What happens if you rename /etc/fonts/conf.d/56-neon-noto.conf to 56-x-neon-noto.conf? The way I see it if the noto config loads after the tw config all should be good.
Comment 2 Adrien Beau 2018-03-01 23:07:11 UTC
Thanks for your detailed answer.

I did not know about Noto Emoji, it is interesting to know there is some choice in this area. However, looking at https://github.com/googlei18n/noto-emoji/issues/36 it appears you need very recent fontconfig and/or cairo to have it working out of the box.

Indeed, I removed Twitter Color Emoji, restored the Neon fontconfig files, and put NotoColorEmoji.ttf in ~/.local/share/fonts as you suggested, and it was totally ignored by fontconfig. I also put NotoEmoji-Regular.ttf there, it was not ignored, but it only contains outdated black-and-white glyphs according to the noto-emoji README.

The prepend hack may be ugly, but it also appears to be widely done by users in https://github.com/googlei18n/noto-emoji/issues/36 (at least until the very recent fontconfig version gets distributed more widely). Without it, I get glyphs from /usr/share/fonts/truetype/dejavu/DejaVuSans.ttf and they suffer from a huge style clash: some of the most basic emojis are ugly black-and-white glyphs, while the rest has nice coloring. The emoji coverage is also very poor.

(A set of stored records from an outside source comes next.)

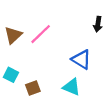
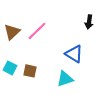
cyan triangle: (71, 87) -> (65, 79), turned -42
brown square: (33, 88) -> (30, 71), moved, turned 32

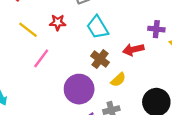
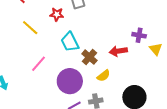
red star: (58, 22) -> (57, 14), moved
cyan trapezoid: (97, 27) -> (70, 42), moved
pink line: (41, 58) -> (38, 64), moved

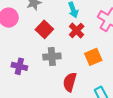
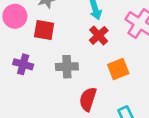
red square: (44, 29) -> (44, 30), moved, turned -36
purple cross: (19, 66) -> (23, 64), moved

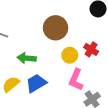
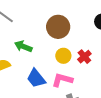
pink L-shape: (76, 80) -> (62, 80), turned 65
blue trapezoid: (36, 83) -> (36, 78), moved, turned -115

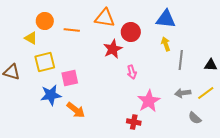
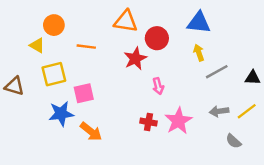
orange line: (72, 30) -> (86, 47), moved
gray line: (181, 60) -> (217, 72), turned 54
red cross: (134, 122) -> (148, 122), moved

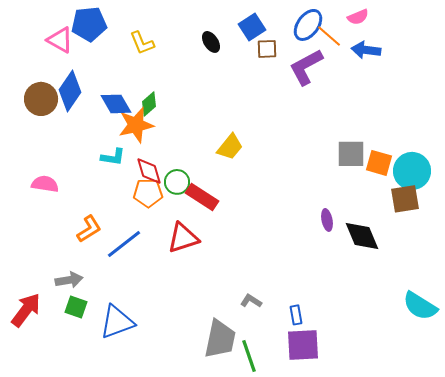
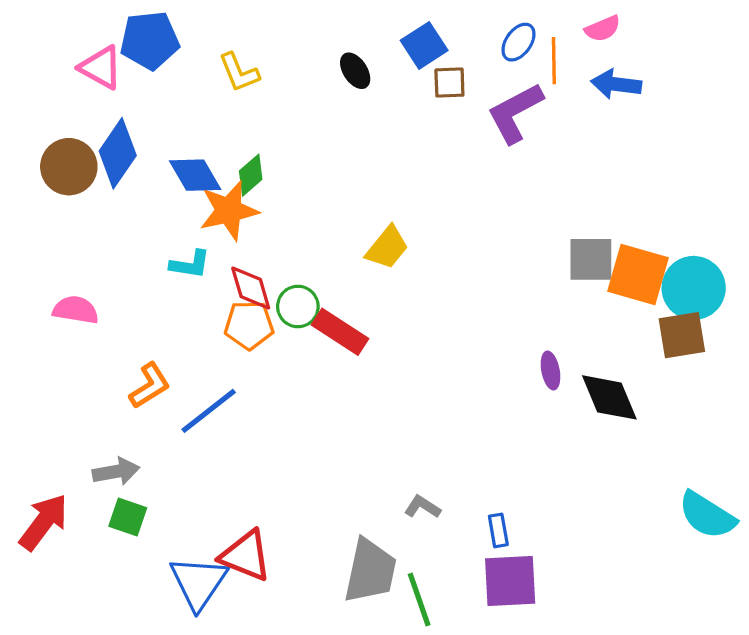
blue ellipse: (308, 25) -> (518, 42), size x0.7
orange line: (329, 36) -> (554, 61), turned 48
orange square: (379, 163) -> (638, 275), size x1.4
red triangle: (183, 238) -> (246, 556), moved, turned 40
blue triangle: (117, 322) -> (199, 583), moved, turned -36

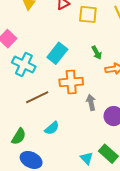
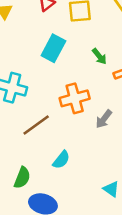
cyan rectangle: (57, 53) -> (53, 48), moved
gray arrow: (91, 102) -> (104, 119), turned -119

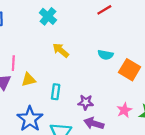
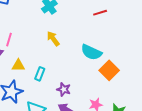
cyan semicircle: (105, 55) -> (91, 52), size x1.5
yellow triangle: (29, 80) -> (18, 65), moved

Currently, it appears TwitterColorEmoji-SVGinOT.ttf is the one providing a font with full support and consistent style that just works under the Xenial software stack. The prepend hack, while unsavory, seems necessary to make it work in all cases. (Or maybe getting rid of DevaVuSans is a solution...)

I also tried renaming 56-neon-noto.conf to 56-x-neon-noto.conf and it solves my issue as you expected. Thanks!

Should I close this issue, or would you prefer to keep it open to include a workaround in your package?
Comment 3 Adrien Beau 2020-05-15 18:08:10 UTC
Coming back to this bug report two years later, I can confirm this has been fixed in KDE neon 18.04.